-- WHAT TO DO --
Please set down every line of the records below exactly, without the pictures.

-- Page images and extracted text --
*** Block opens ***

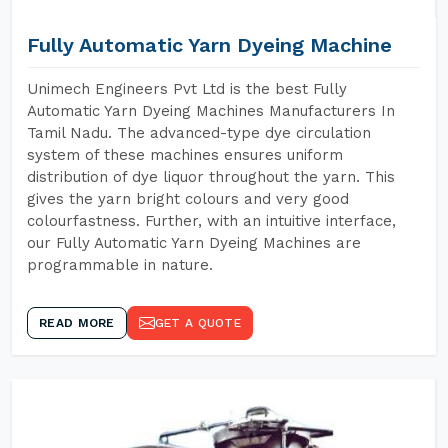
Fully Automatic Yarn Dyeing Machine
Unimech Engineers Pvt Ltd is the best Fully
Automatic Yarn Dyeing Machines Manufacturers In
Tamil Nadu. The advanced-type dye circulation
system of these machines ensures uniform
distribution of dye liquor throughout the yarn. This
gives the yarn bright colours and very good
colourfastness. Further, with an intuitive interface,
our Fully Automatic Yarn Dyeing Machines are
programmable in nature.
READ MORE
GET A QUOTE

*** Block closes ***

-- EXPECTED ANSWER --
Fully Automatic Yarn Dyeing Machine
Unimech Engineers Pvt Ltd is the best Fully
Automatic Yarn Dyeing Machines Manufacturers In
Tamil Nadu. The advanced-type dye circulation
system of these machines ensures uniform
distribution of dye liquor throughout the yarn. This
gives the yarn bright colours and very good
colourfastness. Further, with an intuitive interface,
our Fully Automatic Yarn Dyeing Machines are
programmable in nature.
READ MORE
GET A QUOTE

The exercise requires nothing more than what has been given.